§ Action item
Go through the lines below and tally each one holding "perfect". Write only the total.

(Screenshot grounding data)

-- Opening Marker --

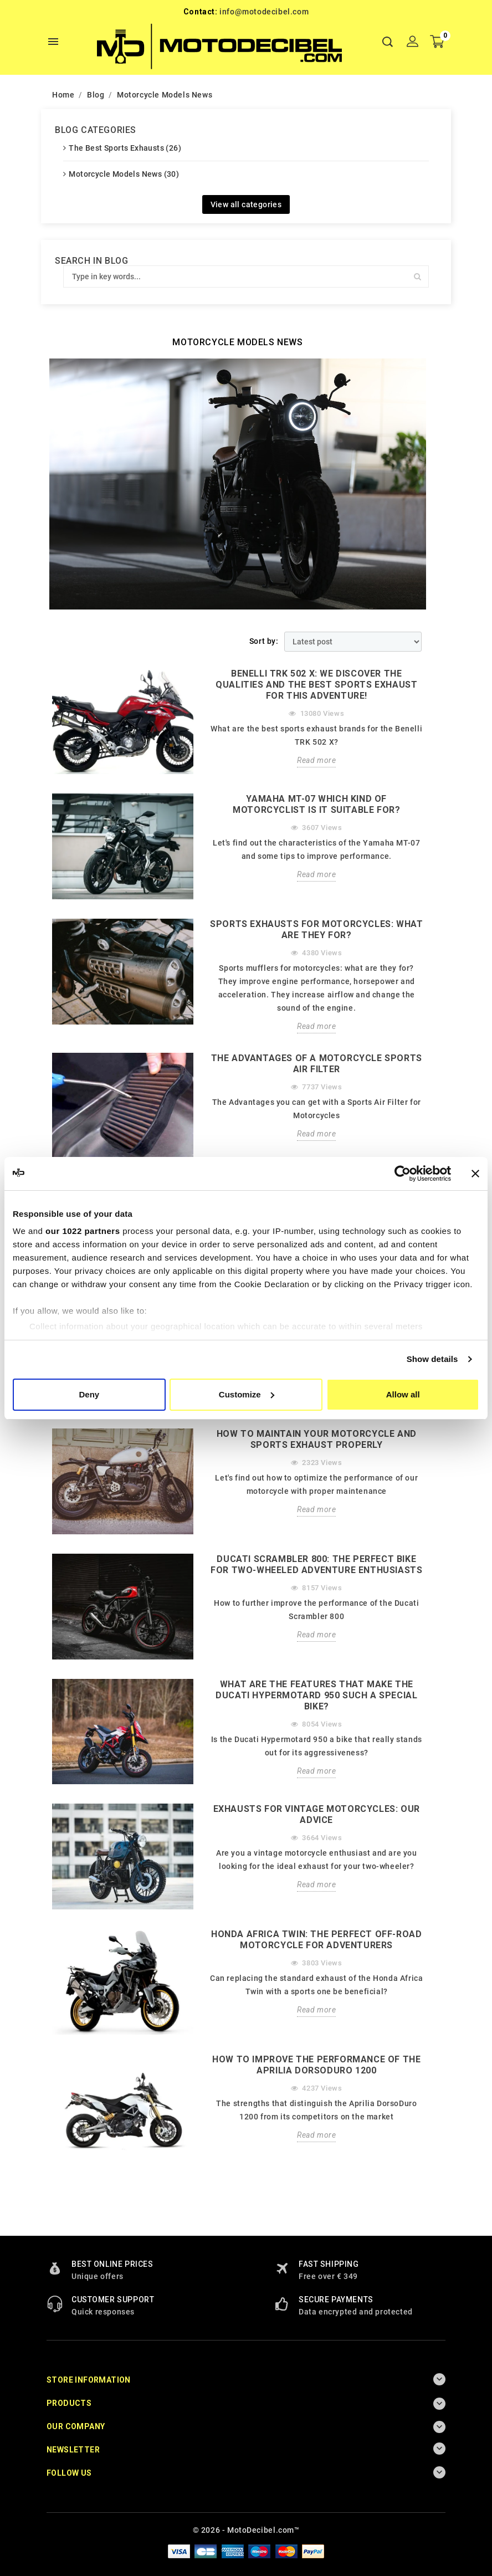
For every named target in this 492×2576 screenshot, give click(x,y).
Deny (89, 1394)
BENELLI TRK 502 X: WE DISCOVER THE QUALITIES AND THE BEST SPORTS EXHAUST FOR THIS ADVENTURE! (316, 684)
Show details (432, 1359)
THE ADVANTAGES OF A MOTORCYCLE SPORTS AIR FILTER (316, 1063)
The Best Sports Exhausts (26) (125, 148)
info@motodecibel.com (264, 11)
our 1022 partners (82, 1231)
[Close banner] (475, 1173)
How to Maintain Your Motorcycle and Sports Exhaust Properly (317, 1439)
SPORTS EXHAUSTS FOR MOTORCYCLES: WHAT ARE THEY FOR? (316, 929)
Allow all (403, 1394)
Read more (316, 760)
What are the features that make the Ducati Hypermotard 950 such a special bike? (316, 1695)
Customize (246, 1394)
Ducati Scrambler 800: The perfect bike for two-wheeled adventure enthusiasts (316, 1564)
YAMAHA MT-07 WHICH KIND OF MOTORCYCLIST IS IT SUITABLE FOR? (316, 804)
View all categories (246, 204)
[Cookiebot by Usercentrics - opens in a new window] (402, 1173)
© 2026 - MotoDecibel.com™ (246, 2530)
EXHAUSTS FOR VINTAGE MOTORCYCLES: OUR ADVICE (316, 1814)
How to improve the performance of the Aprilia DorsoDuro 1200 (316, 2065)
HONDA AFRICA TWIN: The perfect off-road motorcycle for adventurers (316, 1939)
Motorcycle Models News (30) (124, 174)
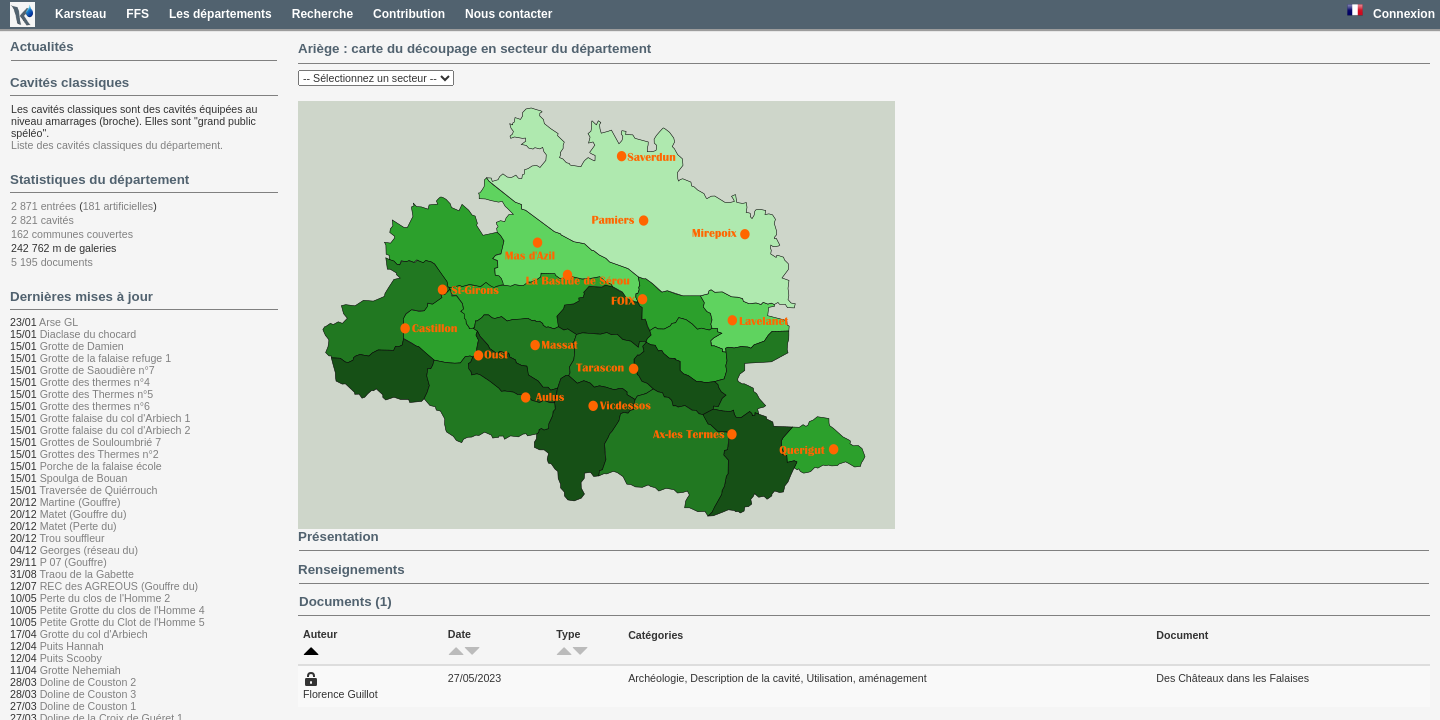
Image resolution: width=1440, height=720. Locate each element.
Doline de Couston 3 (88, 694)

-- Closing Marker --

§ Response
2